(Source data)
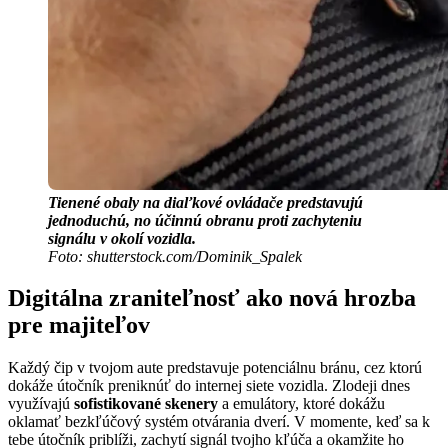
Tienené obaly na diaľkové ovládače predstavujú
jednoduchú, no účinnú obranu proti zachyteniu
signálu v okolí vozidla.
Foto: shutterstock.com/Dominik_Spalek
Digitálna zraniteľnosť ako nová hrozba
pre majiteľov
Každý čip v tvojom aute predstavuje potenciálnu bránu, cez ktorú
dokáže útočník preniknúť do internej siete vozidla. Zlodeji dnes
využívajú
sofistikované skenery
a emulátory, ktoré dokážu
oklamať bezkľúčový systém otvárania dverí. V momente, keď sa k
tebe útočník priblíži, zachytí signál tvojho kľúča a okamžite ho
(End Source data)
Output the data above in full. Skip every picture.

Tienené obaly na diaľkové ovládače predstavujú
jednoduchú, no účinnú obranu proti zachyteniu
signálu v okolí vozidla.
Foto: shutterstock.com/Dominik_Spalek
Digitálna zraniteľnosť ako nová hrozba
pre majiteľov
Každý čip v tvojom aute predstavuje potenciálnu bránu, cez ktorú
dokáže útočník preniknúť do internej siete vozidla. Zlodeji dnes
využívajú
sofistikované skenery
a emulátory, ktoré dokážu
oklamať bezkľúčový systém otvárania dverí. V momente, keď sa k
tebe útočník priblíži, zachytí signál tvojho kľúča a okamžite ho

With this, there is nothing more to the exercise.